The National Institute of Standards and Technology is adding new features in its roster of tools to help standardize artificial intelligence technologies in the agency’s ongoing effort to promote the construction of responsible AI systems. 

Elham Tabassi, the associate director for emerging technology at NIST, testified before the House Science, Space and Technology Committee on Wednesday, saying that her office is working to build upon its existing AI guidance offerings with new evaluation methods and a standards tracking system.

These new evaluation efforts will primarily look at the socio-technical aspects of AI systems to determine whether they are safe enough for deployment.

“In particular, the evaluations have the goal of identifying risks and harms of AI systems before they are deployed, and to establish metrics and evaluation infrastructure that will allow AI developers and deployers to detect the extent to which AI systems exhibit negative impacts or harms,” Tabassi said.

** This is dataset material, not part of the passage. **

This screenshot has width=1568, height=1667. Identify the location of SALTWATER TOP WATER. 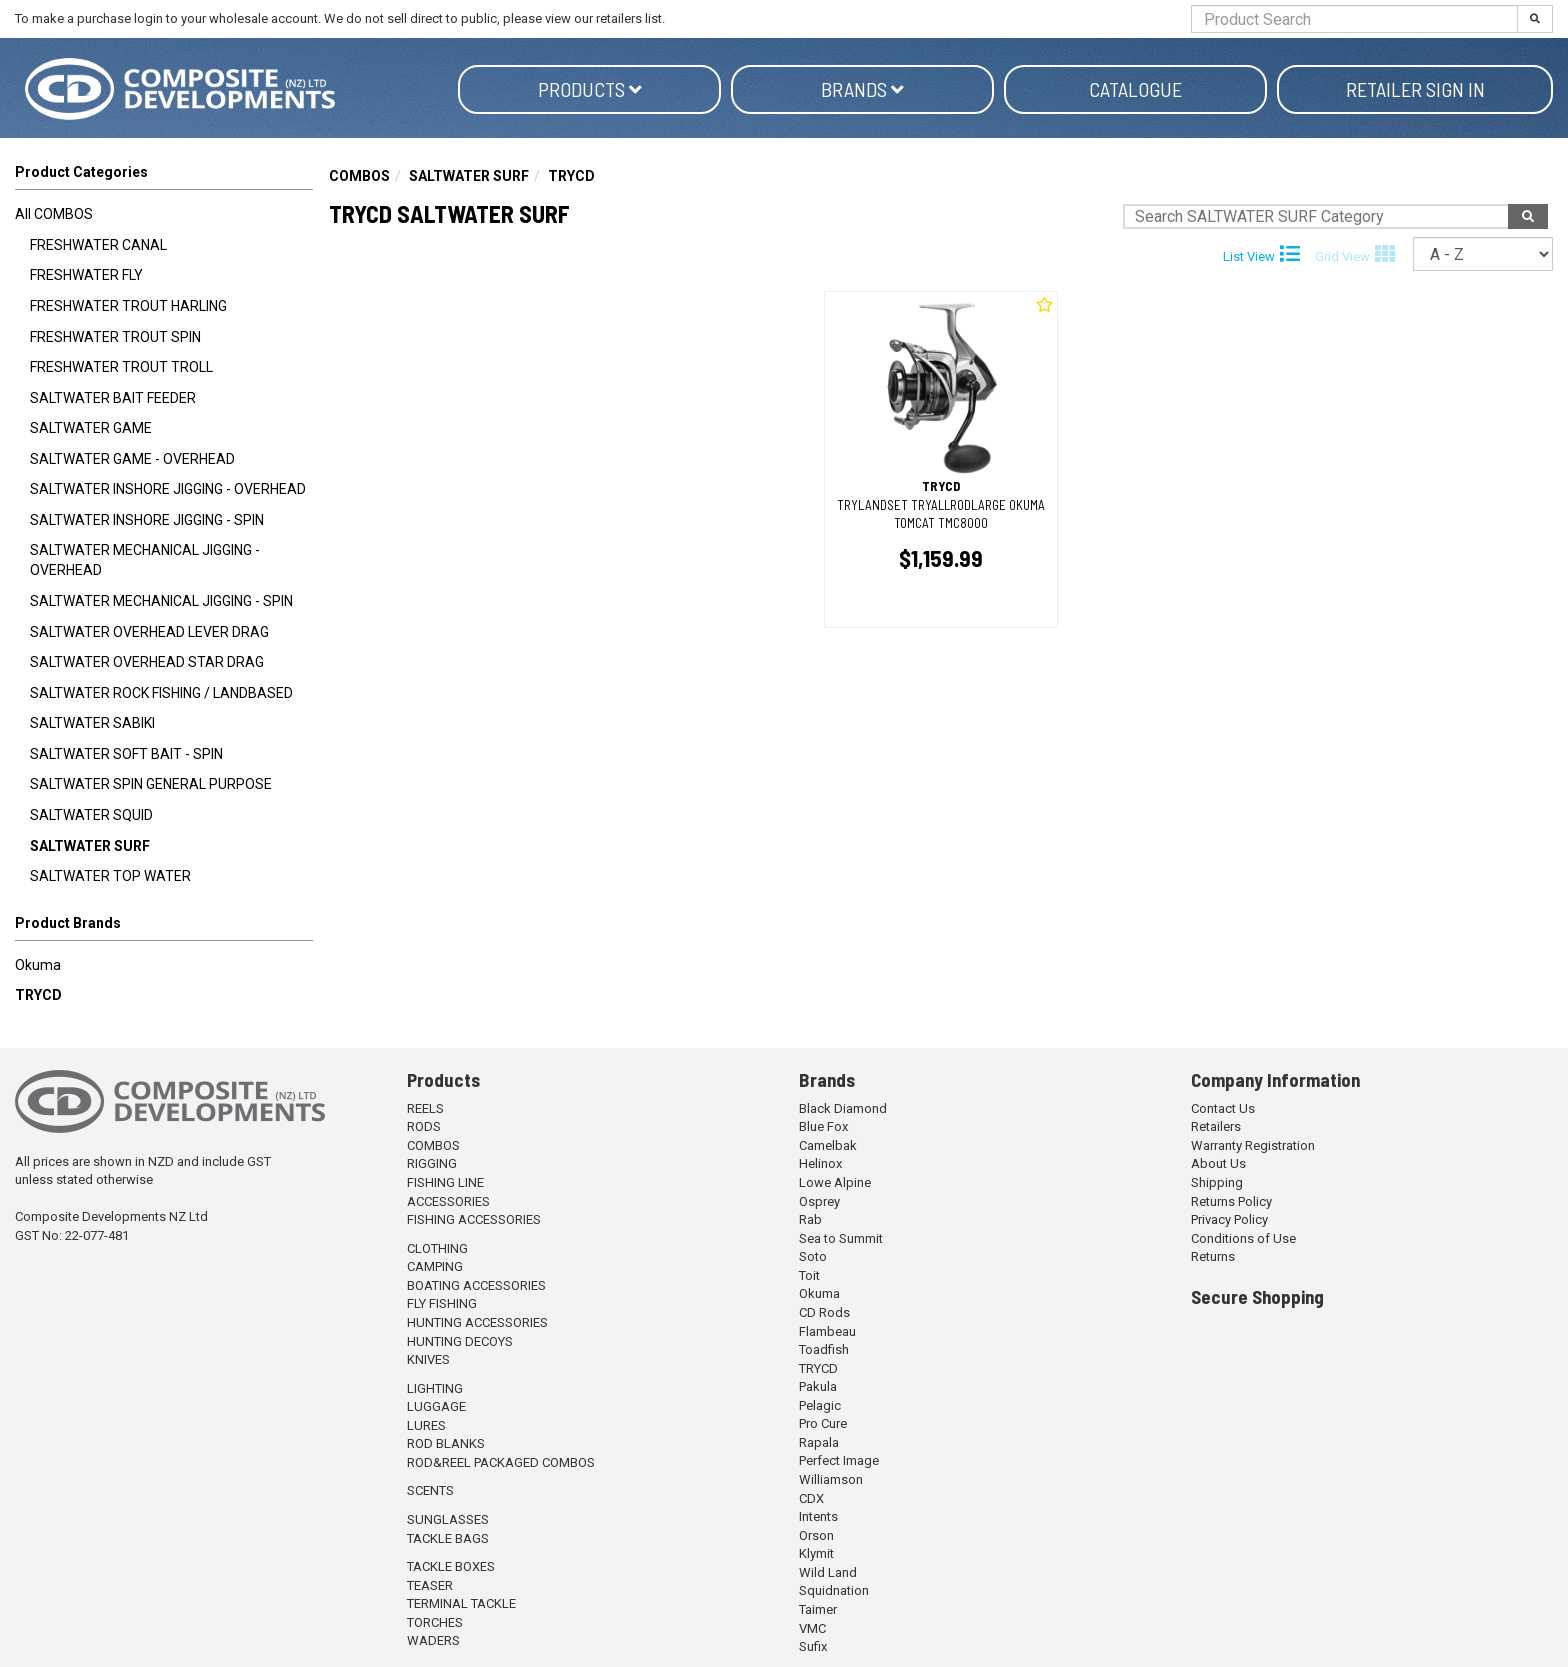
(110, 876).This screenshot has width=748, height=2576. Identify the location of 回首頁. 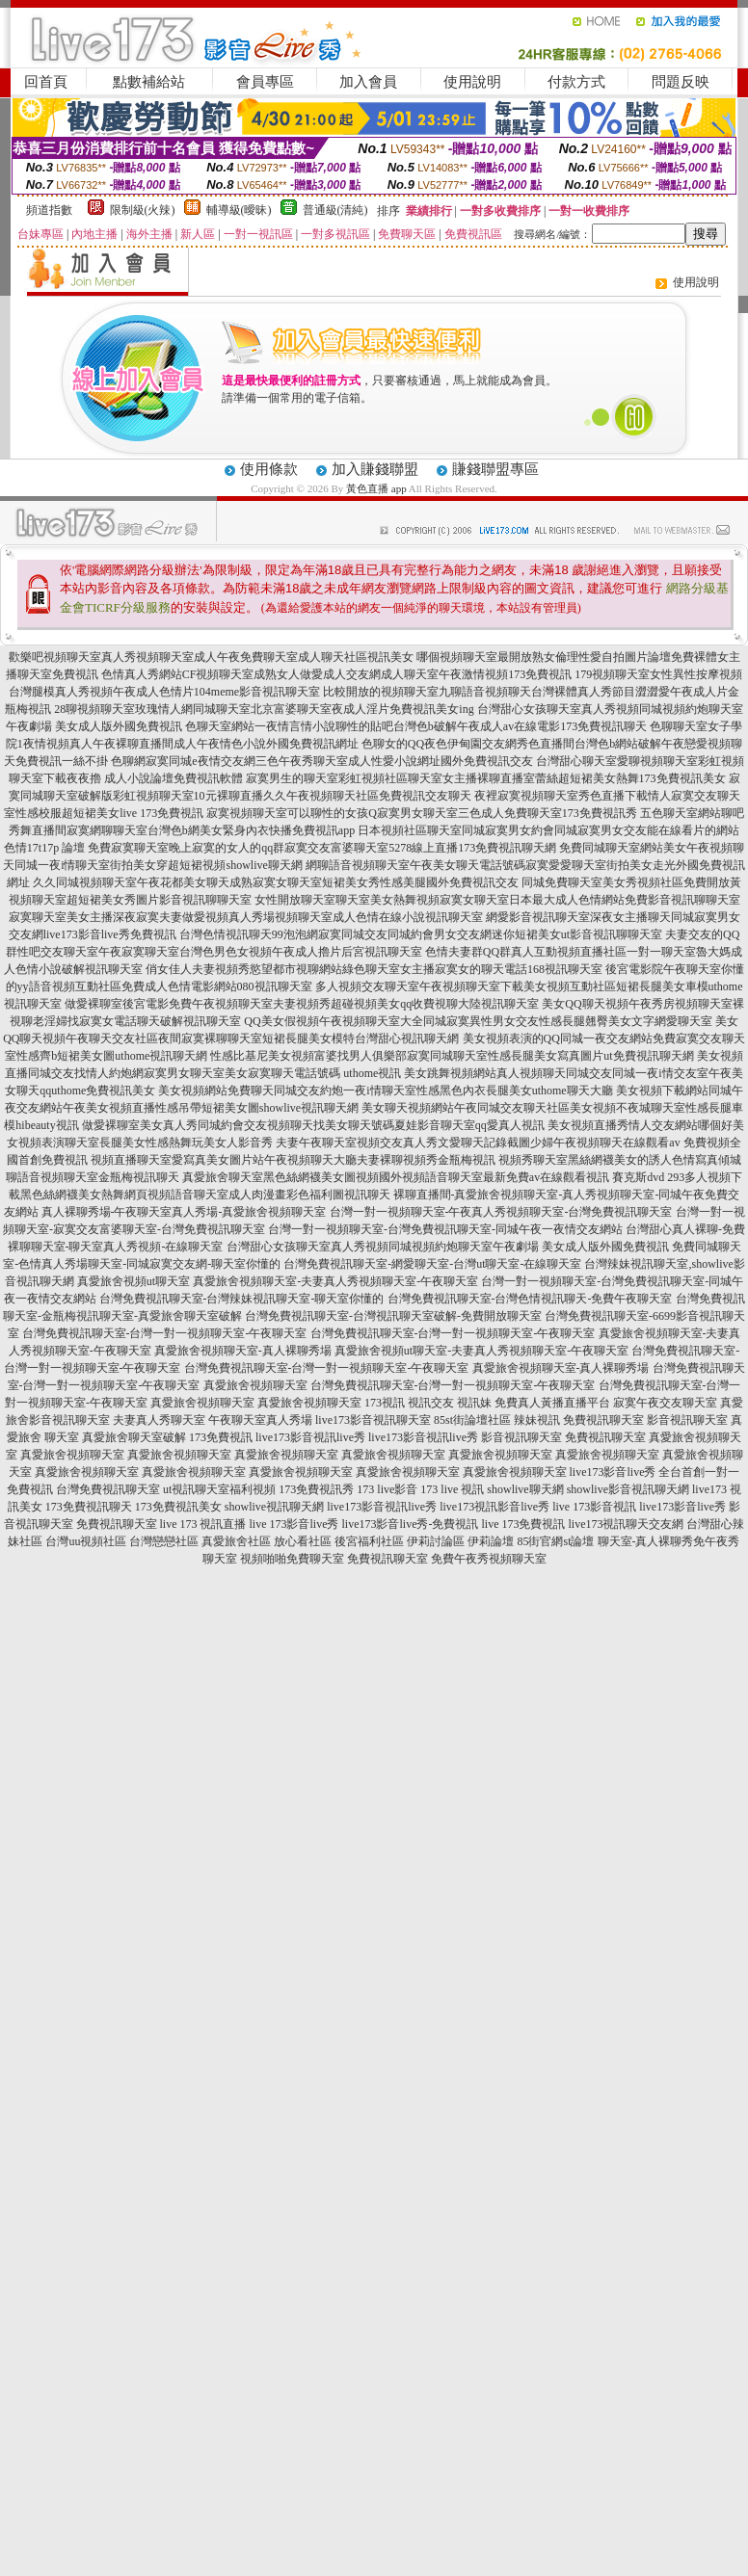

The forthcoming evaluations support NIST’s goals to prioritize measuring the societal robustness of AI systems, not just the technical aspects. 

Other updates NIST plans to make include installing a standards tracker as part of the existing AI Resource Center. While Tabassi did not go into detail about what data the tracker would collect to monitor standards developments, she said that it will contribute to NIST’s existing matrix the agency is crafting to provide a shared, common foundation for AI systems absent large regulation. 

“All of these things are trying to help the community with operationalization of the [AI Risk Management Framework], particularly small, medium sized businesses that need more help and support in operationalization of the AI RMF,” she said.